LOL! No I'm not that is where the carputer is going. But what would be wrong with mounting the compressor there though? There is a 3" fan getting mounted in the door for cooling. And also the little plastic stock filter is coming off in favor of a reusable remote mount filter probably mounted through the plastic top panel if that was the way I had decided to go. Please if I am missing some other problem with mounting it here let me know.


----------



## harley06 (Feb 28, 2007)

*Re: FV-QR (VDubDubber)*

carputer lololol


----------



## VDubDubber (Aug 1, 2008)

*Re: FV-QR (harley06)*

Lemme guess your mother was killed by a carputer? lol so I have a quick question for y'all on the rear bag mounts. At the top where it mounts to the spring perch is it suppose to bolt in or just rest on that metal bump(whatever it is called) I know it bolts at the bottom just curious about the top. I don't see a way to bolt it but it seems loose and rattley. Thanks guys.


----------



## harley06 (Feb 28, 2007)

*Re: FV-QR (VDubDubber)*

not sure about bagyards, but mine don't bolt at the top (in case you jack up your car, it wont pull the bag apart)


----------



## VDubDubber (Aug 1, 2008)

*Re: FV-QR (harley06)*

Yea I kinda of figured that. I am used to trucks where you had top and bottom solid mounts. It just seems like there should be a rubber isolator or somethig between the mount and the body? Well I can always figure somethig out later if it gives me problems. Thanks man.


----------



## harley06 (Feb 28, 2007)

*Re: FV-QR (VDubDubber)*

nah no mount needed


----------



## VDubDubber (Aug 1, 2008)

*Re: FV-QR (harley06)*

Thanks! I was hoping it wouldn't need one I really didn't want to pull the isolators off my twin s tech's and cut them down to fit. lol


----------



## VDubDubber (Aug 1, 2008)

*Re: FV-QR (VDubDubber)*

Ok so I know it has been awhile but my grandfather has been taking alot more work lately. So here is just a small update. 034Motorsports track density strut mounts and o.e. bearings made it today! Woo Hoo! Secondly I have decided not to hardlining the trunk just yet since getting fittings is proving to be a bit of a pain and I keep changing my mind on how I want it. So I am building my frame installing and wiring everything up tomorrow. A buddy from DFDubs.org is coming over thrusday to pull my front strut assemblies and take them for temporary use on his car and I will be installing my front struts thursday and plugging in the lines! Woo Hoo! Then she will be on the ground. I may play with her a little around town but she wont get any serious d.d. miles till I decide on tires for the new wheels and get the car aligned. Here's what you have been waiting for a few pics nothing special. 034 "track density" mounts


----------



## derryo (Apr 16, 2007)

isnt that compressor going to rattle and make a ton of noise being mounted that close to the sheet metal???


----------



## JDM IV (Apr 17, 2007)

*FV-QR*

Still not done yet? Geez, it wouldn't be so bad if your stories weren't so damn boring..


----------



## VDubDubber (Aug 1, 2008)

*Re: FV-QR (JDM IV)*


_Quote, originally posted by *JDM IV* »_Still not done yet? Geez, it wouldn't be so bad if your stories weren't so damn boring..

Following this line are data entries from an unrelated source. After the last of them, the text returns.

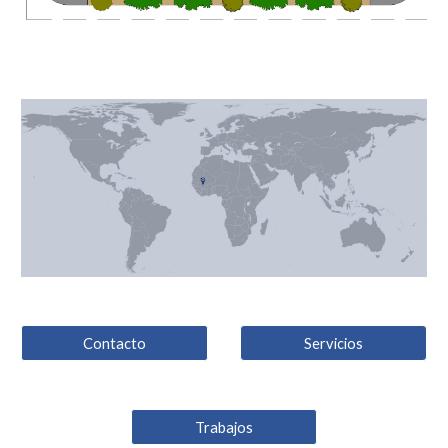
Contacto
Servicios
Trabajos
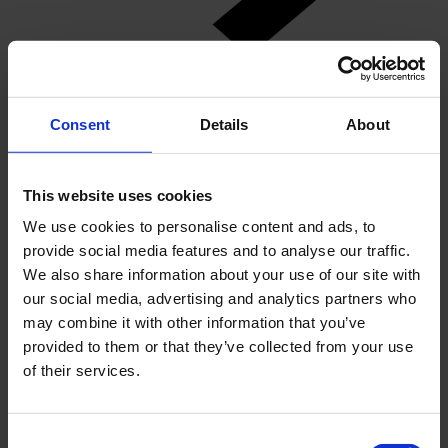
Consent
Details
About
This website uses cookies
We use cookies to personalise content and ads, to
provide social media features and to analyse our traffic.
We also share information about your use of our site with
our social media, advertising and analytics partners who
may combine it with other information that you’ve
provided to them or that they’ve collected from your use
of their services.
Consent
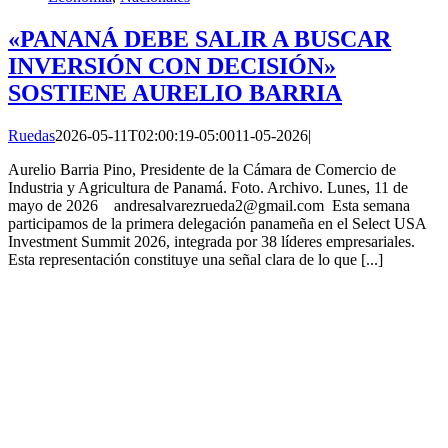
«PANANÁ DEBE SALIR A BUSCAR
INVERSIÓN CON DECISIÓN»
SOSTIENE AURELIO BARRIA
Ruedas
2026-05-11T02:00:19-05:00
11-05-2026
|
Aurelio Barria Pino, Presidente de la Cámara de Comercio de
Industria y Agricultura de Panamá. Foto. Archivo. Lunes, 11 de
mayo de 2026 andresalvarezrueda2@gmail.com Esta semana
participamos de la primera delegación panameña en el Select USA
Investment Summit 2026, integrada por 38 líderes empresariales.
Esta representación constituye una señal clara de lo que [...]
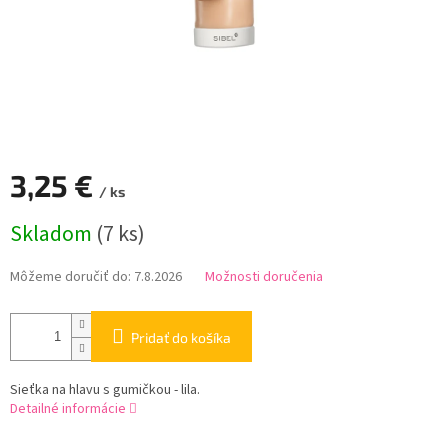
3,25 €
/ ks
Jednotková
Skladom
(7 ks)
cena:
Môžeme doručiť do:
7.8.2026
Možnosti doručenia
Pridať do košíka
Sieťka na hlavu s gumičkou - lila.
Detailné informácie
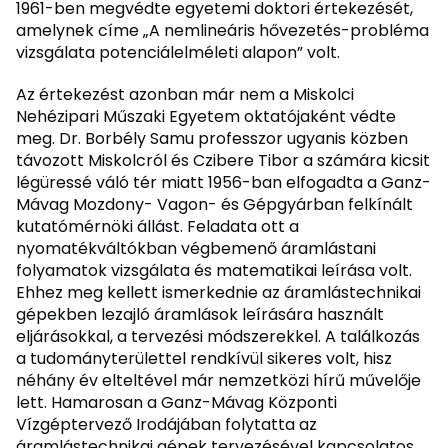
1961-ben megvédte egyetemi doktori értekezését,
amelynek címe „A nemlineáris hővezetés-probléma
vizsgálata potenciálelméleti alapon” volt.
Az értekezést azonban már nem a Miskolci
Nehézipari Műszaki Egyetem oktatójaként védte
meg. Dr. Borbély Samu professzor ugyanis közben
távozott Miskolcról és Czibere Tibor a számára kicsit
légüressé váló tér miatt 1956-ban elfogadta a Ganz-
Mávag Mozdony- Vagon- és Gépgyárban felkínált
kutatómérnöki állást. Feladata ott a
nyomatékváltókban végbemenő áramlástani
folyamatok vizsgálata és matematikai leírása volt.
Ehhez meg kellett ismerkednie az áramlástechnikai
gépekben lezajló áramlások leírására használt
eljárásokkal, a tervezési módszerekkel. A találkozás
a tudományterülettel rendkívül sikeres volt, hisz
néhány év elteltével már nemzetközi hírű művelője
lett. Hamarosan a Ganz-Mávag Központi
Vízgéptervező Irodájában folytatta az
áramlástechnikai gépek tervezésével kapcsolatos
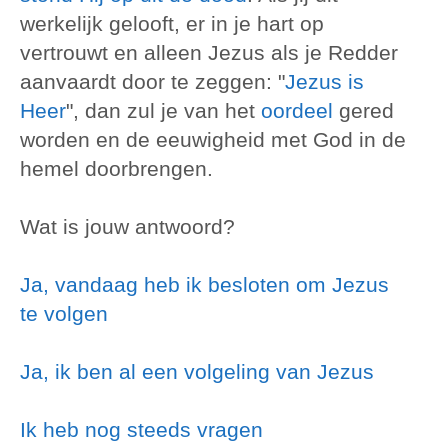
werkelijk gelooft, er in je hart op
vertrouwt en alleen Jezus als je Redder
aanvaardt door te zeggen: "
Jezus is
Heer
", dan zul je van het
oordeel
gered
worden en de eeuwigheid met God in de
hemel doorbrengen.
Wat is jouw antwoord?
Ja, vandaag heb ik besloten om Jezus
te volgen
Ja, ik ben al een volgeling van Jezus
Ik heb nog steeds vragen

I know. life is kinda boring right now. Taking care of my grandfather makes finding time to work on it hard. The compressor will definitely not rattle around it is screwed into the stock cd changer mounting holes and all the mounts have rubber isolator bushings. Plus I cut a rubber mat to fit that it is mounted on. But it most likely will not be staying in that spot anyways.


----------



## VDubDubber (Aug 1, 2008)

*Re: FV-QR (VDubDubber)*

HOPEFULLY, A little less boring story and update.....
Well it didn't hit the ground yet! Grrrr! :twisted: Well it is almost done though. I may be able to finish before the meet tomorrow night. http://****************.com/smile/emthup.gif







I need a kick in the arse to make me do work tomorrow.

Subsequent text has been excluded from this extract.